A significant aspect that needs to be addressed and represents a potential concern of treating oncologists, is the risk of implantation of malignant cells in the urinary bladder mucosa with development of metastatic lesions or even secondary cancers and the risk of recurrent urinary tract infections (UTI) and stone formation/encrustation. With an average patient survival of only 3.5 months, and in view of the anyway diffusely disseminated disease, longer term events like a stone formation or bladder cancerous lesions are rather clinically non-relevant, even though that is at the present moment a theoretical assumption. In the ovarian cancer cohort, the majority of the patients underwent a diagnostic cystoscopy in the first 4–6 weeks post AP- implantation and none of the patients showed bladder mucosal abnormalities. No bladder biopsy was performed if the mucosa was macroscopically normal, since any microscopic mucosal infiltration was without clinical significance or consequences. In the designing of a future prospective study, routine cystoscopies should be considered to establish and confirm these initial observations. Nevertheless, in this highly palliative setting with limited patient survival, secondary microscopic bladder wall seeding is relative and has to be put in context with the overall clinical picture of a diffuse peritoneal dissemination.
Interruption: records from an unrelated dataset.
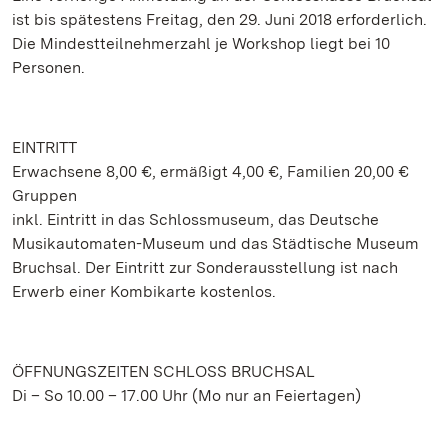
ist bis spätestens Freitag, den 29. Juni 2018 erforderlich.
Die Mindestteilnehmerzahl je Workshop liegt bei 10
Personen.
EINTRITT
Erwachsene 8,00 €, ermäßigt 4,00 €, Familien 20,00 €
Gruppen
inkl. Eintritt in das Schlossmuseum, das Deutsche
Musikautomaten-Museum und das Städtische Museum
Bruchsal. Der Eintritt zur Sonderausstellung ist nach
Erwerb einer Kombikarte kostenlos.
ÖFFNUNGSZEITEN SCHLOSS BRUCHSAL
Di – So 10.00 – 17.00 Uhr (Mo nur an Feiertagen)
A further and potentially promising aspect of the AP technology is the prospective of forming the basis of a translational platform with a non-invasive, continuous and biomolecular profiling in epithelial cancers during antineoplastic treatment. Through the tumour cell harvest from the urine we could theoretically have a continuous, non-invasive, access to a liquid biopsy of the patients that could be used for drug resistance testing and mutational profile analysis [13]. How realistic and feasible such an approach would be, needs to be addressed in future studies.

Conclusion

We could demonstrate in this retrospective analysis, that AP appears to be relatively effective and safe in palliating patients with MA, while seemingly improving their QoL. Its implantation is rather straightforward and minimally invasive, resulting in reduced necessity of repetitive ascitic drainages, so that its broader implementation in oncology services should be further explored in prospective and comparative clinical trials to establish its value. A prospective trial is currently in planning to compare standard practice techniques with the AP including comparative analysis of cost effectiveness, prospective evaluation of QoL, impact on patients nutritional and metabolic status and overall wellbeing.